Who wouldn’t, I wondered loudly, especially given the backdrop of the kingdom’s historical position as enfant terrible of the ILO for her habitual erratic behaviour. Before getting any further, I should state that the ILO victory, if it is that, had not been on my agenda for today’s column not least because it was unexpected.

But it suddenly thrust itself to the fore for a number of reasons, which I will propagate instantly. Originally I was split between ventilating on either one of two issues; the unraveling spectacle in our football apropos the Premier League of Swaziland’s perfidious decision to experiment with a 14-team Premiership next season and; the kingdom’s seemingly insatiable appetite for borrowing substantial amounts of money specifically for uneconomical and unsustainable vanity projects.   

God willing I shall keep both issues, which bear on the tyranny of collective intellectual malnutrition of the nation and a toxic body politic, within my crosshairs for possible interrogation in future columns if still in currency. Indeed these issues reminded me of the following instructive quotation from Abraham Maslow, American Professor of Psychology (1908 – 1970): “If the only tool you have is a hammer, you tend to see every problem as a nail.”

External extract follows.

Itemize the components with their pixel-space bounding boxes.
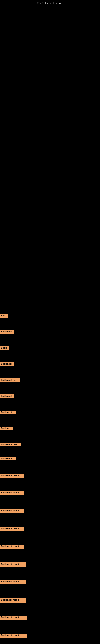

But back to the matter of the kingdom’s rare success – or is it – story on the international front, especially given its traditional position as the black sheep of the ILO family of nations. Of course Minister Magagula naturally nuanced this country’s elevation on the ILO hierarchy as a victory of sorts in recognition of the strides the Kingdom of Eswatini has made in addressing labour issues that once relegated her to the detested ILO Special Paragraph.